結婚しても仕事を続け出世にも意欲を示す目の前の女性に私は不信感を露わにしていた。
「…そう。女性が活躍する時代ですものね」
明らかに沈んだ冷たい声で言った。
「でも、結婚となると家庭も大切になってきますわ。啓介も、会社を経営していて大変だと思うの。それに結婚したら夫を支えるのも妻の役目でしょう? お仕事が忙しくて家庭を放っておくことになるのはどうかしら」
「仕事への情熱」に水を差そうとする発言に息子がたまらず口を開こうとしていたのを佳奈はそっと手で制した。

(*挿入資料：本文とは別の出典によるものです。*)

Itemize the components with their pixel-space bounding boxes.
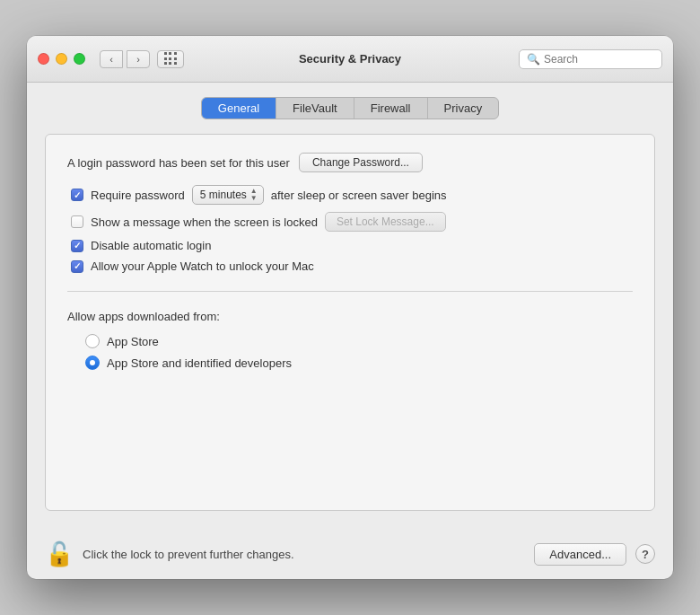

「もちろん家庭も大切にします。啓介さんとは、お互いの人生を尊重し支え合っていくと決めております。彼の仕事に支障をきたすようなことは決してございませんし、私も、彼がいるからこそ一層仕事に打ち込めると思っております。」
佳奈は穏やかに微笑んだが、私は面白くなくて表情は険しくなるばかりだった。
先ほどから佳奈の言葉がひどく耳障りに聞こえている。自身のキャリアを優先し輝くことを目的とする佳奈の言葉からは、啓介を「支える」「尽くす」という言葉が一切出てこない。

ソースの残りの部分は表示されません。